Encountering trust issues? The best way to know if you can trust somebody is to trust them. What if you’re working with someone who won’t? Here’s how you can go about building it.

Trust and OPM Trust.

It’s a belief, not a commodity.
It’s earned, not traded.
It’s strong enough to hold relationships - from couples to countries – together.
Yet it can collapse like a house of cards.

The problem in entering a new relationship is that you don’t always have the luxury of time to build that trust. You must be willing to take a chance. But, in a new business relationship using OPM (other people’s money) there’s little appetite for chance.

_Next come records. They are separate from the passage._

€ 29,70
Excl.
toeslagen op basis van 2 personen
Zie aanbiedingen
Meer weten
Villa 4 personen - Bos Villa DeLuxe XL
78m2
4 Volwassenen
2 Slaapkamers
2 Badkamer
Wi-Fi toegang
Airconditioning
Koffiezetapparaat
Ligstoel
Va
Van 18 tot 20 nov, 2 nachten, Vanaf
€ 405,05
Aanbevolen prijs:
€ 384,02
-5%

Enter the lawyers! The Guardians of OPM armed with their contracts - signed pieces of paper that document trust. Contracts make the OP happier. But when you’re the one to deliver this new business relationship, you still need to build trust.

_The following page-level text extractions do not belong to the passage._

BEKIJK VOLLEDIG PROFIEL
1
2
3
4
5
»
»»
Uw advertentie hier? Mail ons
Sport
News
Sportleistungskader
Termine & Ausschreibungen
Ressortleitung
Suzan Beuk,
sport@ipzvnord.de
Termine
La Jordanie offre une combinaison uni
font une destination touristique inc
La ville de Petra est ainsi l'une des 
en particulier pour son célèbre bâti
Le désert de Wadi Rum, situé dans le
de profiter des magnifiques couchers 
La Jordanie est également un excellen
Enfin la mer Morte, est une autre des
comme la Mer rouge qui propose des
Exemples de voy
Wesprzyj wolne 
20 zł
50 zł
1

Your hard work is all in front of you.

How do you start when faced with a trust-deficit?

The foundation of trust is the same anywhere, in anything, for anyone.

  • Open communication,
  • Transparency in dealings,
  • Fulfilling commitments,
  • Acting with integrity, and,
  • Working towards shared goals.

But that’s where trust takes time to build. If your new business relationship begins with a trust-deficit, this will take longer. Several customers I have spoken with recently shared a similar trust-deficit story. Their WMS selection team members and management was split.

Some viewed the proposed WMS as a cost, not an investment. Some of the client’s team maintained the trust-deficit after contracts were signed:

“They’re over-servicing us.”
“They’re giving us more than we need at a higher price than we need to pay.”
“It’s all good for them, bad for us!”

During those critical first days of a WMS implementation, remediation was essential. Focus was on setting up for a successful relationship. This meant addressing the opening trust-deficit.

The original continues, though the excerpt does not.